Dans notre étude 2015-2017, une comparaison des isolats humains avec les isolats alimentaires et animaux a été effectuée rétrospectivement et, par conséquent, aucune mesure de santé publique spécifique n'a été prise. Pour évaluer la valeur d'un système de surveillance prospective et continue basé sur le séquençage du génome entier pour Campylobacter au Danemark, nous avons lancé le séquençage du génome entier d'isolats provenant de cas humains et d'échantillons d'aliments vendus au détail ainsi que l'analyse simultanée de ces données intersectorielles. Ici, nous rapportons la première année de surveillance (2019) et montrons que la surveillance intégrée basée sur le séquençage du génome entier de Campylobacter chez l'homme et les sources alimentaires peut identifier des corrélations entre l'apparition de souches spécifiques dans la viande de poulet et les infections humaines. La surveillance a également permis de détecter des épidémies prolongées ou réapparues, ce qui permet des interventions spécifiques pour contrôler Campylobacter dans la chaîne de production alimentaire et ainsi prévenir les infections humaines.

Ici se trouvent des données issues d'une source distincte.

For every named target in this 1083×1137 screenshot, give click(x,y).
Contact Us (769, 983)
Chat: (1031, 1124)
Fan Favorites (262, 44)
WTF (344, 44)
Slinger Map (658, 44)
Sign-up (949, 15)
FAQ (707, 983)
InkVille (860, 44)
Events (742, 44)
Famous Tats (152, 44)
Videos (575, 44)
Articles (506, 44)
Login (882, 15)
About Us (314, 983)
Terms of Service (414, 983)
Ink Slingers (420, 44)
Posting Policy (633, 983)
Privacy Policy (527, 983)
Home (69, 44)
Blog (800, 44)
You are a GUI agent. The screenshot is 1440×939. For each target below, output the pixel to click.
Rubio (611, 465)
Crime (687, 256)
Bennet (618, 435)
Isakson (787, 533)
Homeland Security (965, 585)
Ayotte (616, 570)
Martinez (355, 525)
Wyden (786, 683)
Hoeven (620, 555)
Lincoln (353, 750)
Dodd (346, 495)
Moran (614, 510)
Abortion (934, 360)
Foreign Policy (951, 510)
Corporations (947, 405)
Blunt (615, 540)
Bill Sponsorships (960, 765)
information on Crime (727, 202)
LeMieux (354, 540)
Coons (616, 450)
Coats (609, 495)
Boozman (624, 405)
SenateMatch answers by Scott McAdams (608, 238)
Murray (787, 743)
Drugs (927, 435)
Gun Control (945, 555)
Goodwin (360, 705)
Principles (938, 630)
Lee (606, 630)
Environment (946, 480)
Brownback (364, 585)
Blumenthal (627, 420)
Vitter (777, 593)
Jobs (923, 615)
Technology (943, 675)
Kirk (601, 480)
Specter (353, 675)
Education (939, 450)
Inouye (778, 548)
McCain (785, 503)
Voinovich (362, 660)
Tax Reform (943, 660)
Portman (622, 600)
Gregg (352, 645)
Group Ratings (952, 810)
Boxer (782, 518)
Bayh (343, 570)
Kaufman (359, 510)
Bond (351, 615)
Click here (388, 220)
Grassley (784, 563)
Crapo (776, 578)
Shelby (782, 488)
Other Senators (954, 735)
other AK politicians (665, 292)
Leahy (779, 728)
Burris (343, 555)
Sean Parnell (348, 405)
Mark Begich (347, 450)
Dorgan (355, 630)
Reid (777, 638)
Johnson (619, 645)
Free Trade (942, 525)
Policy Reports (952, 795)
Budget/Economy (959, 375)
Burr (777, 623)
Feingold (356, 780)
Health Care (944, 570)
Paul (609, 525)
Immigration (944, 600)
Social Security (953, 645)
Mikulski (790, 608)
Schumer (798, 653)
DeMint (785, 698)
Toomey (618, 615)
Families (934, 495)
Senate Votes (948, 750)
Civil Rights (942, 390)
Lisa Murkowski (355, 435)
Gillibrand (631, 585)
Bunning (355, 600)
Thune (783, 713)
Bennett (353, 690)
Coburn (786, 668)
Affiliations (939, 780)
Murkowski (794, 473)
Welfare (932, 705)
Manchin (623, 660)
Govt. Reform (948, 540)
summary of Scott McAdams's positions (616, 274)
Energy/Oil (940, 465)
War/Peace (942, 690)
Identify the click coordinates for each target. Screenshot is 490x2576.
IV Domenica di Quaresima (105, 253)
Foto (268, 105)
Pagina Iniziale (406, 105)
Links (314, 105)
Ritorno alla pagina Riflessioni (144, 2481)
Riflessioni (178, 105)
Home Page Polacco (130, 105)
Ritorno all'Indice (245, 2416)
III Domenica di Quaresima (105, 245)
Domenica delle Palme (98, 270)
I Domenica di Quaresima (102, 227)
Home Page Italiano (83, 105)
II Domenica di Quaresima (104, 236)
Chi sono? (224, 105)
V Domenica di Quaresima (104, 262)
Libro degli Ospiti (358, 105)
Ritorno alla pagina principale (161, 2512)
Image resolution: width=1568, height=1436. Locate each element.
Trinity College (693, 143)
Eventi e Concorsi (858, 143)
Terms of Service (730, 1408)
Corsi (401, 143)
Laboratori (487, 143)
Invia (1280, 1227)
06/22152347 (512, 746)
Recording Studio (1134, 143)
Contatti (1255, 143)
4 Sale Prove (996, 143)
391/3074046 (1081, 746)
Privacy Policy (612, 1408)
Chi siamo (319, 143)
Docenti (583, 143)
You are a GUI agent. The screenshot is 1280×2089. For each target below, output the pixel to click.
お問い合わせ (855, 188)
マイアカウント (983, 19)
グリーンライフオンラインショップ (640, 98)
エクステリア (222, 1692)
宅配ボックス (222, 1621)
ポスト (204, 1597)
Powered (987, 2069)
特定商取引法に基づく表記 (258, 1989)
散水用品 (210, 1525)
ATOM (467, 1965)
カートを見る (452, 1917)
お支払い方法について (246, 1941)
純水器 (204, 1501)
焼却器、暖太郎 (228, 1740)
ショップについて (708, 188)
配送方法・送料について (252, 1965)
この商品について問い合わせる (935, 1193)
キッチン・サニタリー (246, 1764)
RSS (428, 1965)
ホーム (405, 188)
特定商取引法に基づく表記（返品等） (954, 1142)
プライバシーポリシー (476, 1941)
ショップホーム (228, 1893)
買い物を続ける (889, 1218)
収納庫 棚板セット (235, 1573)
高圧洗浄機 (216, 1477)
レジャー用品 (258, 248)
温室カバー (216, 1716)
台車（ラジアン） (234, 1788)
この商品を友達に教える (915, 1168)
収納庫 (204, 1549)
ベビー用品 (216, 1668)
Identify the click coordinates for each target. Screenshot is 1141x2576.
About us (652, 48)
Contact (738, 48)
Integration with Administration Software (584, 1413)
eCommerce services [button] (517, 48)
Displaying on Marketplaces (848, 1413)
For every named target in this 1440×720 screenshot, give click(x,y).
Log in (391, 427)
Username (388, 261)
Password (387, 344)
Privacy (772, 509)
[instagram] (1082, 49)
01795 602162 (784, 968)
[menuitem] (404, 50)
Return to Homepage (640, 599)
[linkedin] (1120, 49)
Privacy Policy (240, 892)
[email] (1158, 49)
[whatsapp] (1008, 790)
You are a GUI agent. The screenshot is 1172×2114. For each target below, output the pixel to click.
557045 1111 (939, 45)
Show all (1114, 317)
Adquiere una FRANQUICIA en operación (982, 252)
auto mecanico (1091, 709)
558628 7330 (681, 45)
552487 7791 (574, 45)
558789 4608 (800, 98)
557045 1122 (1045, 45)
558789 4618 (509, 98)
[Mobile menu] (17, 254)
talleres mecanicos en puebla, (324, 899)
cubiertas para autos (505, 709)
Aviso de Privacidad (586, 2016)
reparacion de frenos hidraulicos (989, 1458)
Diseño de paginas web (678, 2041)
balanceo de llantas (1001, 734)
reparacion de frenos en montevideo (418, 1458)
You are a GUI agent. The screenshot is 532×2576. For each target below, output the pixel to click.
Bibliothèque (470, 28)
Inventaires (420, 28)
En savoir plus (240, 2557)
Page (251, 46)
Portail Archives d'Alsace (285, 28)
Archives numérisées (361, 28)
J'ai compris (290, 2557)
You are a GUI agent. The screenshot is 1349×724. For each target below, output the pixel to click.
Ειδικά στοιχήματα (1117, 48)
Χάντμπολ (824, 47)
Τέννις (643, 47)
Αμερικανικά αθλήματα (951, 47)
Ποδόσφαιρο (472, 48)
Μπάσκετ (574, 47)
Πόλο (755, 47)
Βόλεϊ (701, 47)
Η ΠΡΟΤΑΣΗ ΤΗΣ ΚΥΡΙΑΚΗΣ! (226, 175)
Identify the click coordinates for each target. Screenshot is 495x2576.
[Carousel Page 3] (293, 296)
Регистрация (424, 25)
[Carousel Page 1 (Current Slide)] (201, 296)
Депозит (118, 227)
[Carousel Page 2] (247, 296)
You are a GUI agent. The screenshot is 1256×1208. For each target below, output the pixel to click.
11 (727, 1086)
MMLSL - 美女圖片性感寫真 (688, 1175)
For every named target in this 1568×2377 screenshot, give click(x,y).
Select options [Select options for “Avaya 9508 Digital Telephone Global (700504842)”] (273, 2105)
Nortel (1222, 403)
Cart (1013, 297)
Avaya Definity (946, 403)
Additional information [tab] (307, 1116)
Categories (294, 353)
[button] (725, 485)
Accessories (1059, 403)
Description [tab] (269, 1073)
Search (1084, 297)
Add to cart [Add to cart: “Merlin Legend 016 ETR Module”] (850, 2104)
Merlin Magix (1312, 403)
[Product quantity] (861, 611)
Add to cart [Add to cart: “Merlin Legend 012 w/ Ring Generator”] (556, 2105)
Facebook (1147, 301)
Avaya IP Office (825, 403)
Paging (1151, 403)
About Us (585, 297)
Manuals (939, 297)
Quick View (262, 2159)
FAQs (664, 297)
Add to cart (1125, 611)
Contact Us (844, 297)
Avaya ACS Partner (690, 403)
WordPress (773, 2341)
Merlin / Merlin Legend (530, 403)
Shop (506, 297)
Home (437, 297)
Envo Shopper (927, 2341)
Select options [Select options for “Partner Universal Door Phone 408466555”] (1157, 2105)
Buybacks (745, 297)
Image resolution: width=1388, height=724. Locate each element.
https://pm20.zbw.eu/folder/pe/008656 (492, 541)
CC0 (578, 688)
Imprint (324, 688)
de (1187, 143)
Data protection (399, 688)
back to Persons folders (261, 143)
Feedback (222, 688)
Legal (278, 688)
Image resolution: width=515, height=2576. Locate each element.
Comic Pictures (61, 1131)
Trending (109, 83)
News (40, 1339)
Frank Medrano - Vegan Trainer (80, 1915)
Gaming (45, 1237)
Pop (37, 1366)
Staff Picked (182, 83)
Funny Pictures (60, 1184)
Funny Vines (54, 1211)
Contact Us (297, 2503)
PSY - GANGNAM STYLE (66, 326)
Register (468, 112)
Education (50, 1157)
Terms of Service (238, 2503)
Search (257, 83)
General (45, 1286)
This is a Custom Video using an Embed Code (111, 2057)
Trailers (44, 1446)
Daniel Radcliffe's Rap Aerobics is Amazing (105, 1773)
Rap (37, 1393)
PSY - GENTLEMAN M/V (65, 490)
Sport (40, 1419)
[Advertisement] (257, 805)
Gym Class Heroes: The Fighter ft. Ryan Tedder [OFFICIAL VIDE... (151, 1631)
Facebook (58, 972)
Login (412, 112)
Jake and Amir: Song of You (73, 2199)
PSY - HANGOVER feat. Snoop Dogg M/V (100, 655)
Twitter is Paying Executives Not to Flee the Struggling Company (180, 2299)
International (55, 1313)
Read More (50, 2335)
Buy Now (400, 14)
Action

Dans la conclusion, il est rapporté,
La surveillance basée sur le séquençage du génome entier des cas cliniques et des échantillons de poulet a amélioré notre compréhension de l'occurrence et de la dynamique des souches de Campylobacter dans la viande de poulet et de la corrélation avec des cas groupés humains. En règle générale, certaines souches n'étaient présentes dans la viande de poulet et/ou les cas humains que sur des périodes de quelques semaines ou mois, tandis que l'occurrence d'autres souches fluctuait dans le temps d'une manière qui pourrait être liée aux cycles de production dans chaque élevage de poulets. L'exemple le plus remarquable est la souche ST122#1 qui était présente chez des cas humains et dans la viande de poulet ainsi qu'à l'abattoir pendant au moins un an. La surveillance actuelle n'a pas été conçue pour élucider d'autres sources majeures d'infections et, bien que l'accent ait été mis sur la détection d’importantes épidémies, seules les épidémies liées au poulet ont été résolues car le suivi épidémiologique traditionnel s'est avéré avoir une valeur limitée. L'un des principaux impacts de la surveillance de 2019 est que l'association claire d'une proportion substantielle des cas humains à Campylobacter à la production de poulet danoise a accru la sensibilisation de l'industrie avicole. Bien que l'industrie de la volaille lutte contre Campylobacter depuis des années, cette étude, et en particulier l’importante épidémie, a conduit à de vastes initiatives et investissements ciblant Campylobacter tout au long de la chaîne de production. Ces interventions ont commencé peu de temps après l'apparition de l'épidémie et sont toujours en cours, ce qui est essentiel pour obtenir une diminution prononcée de la présence de Campylobacter dans la viande de poulet.
De plus, les enquêtes de suivi ont conduit à de nouvelles connaissances et ont soulevé plusieurs questions concernant l'épidémiologie de Campylobacter ainsi que sur les caractéristiques de la souche épidémique spécifique, qui devraient être abordées dans de futures études. Espérons que cette connaissance et cette sensibilisation conduiront à une diminution des cas humains danois de campylobactériose associés au poulet dans les années à venir.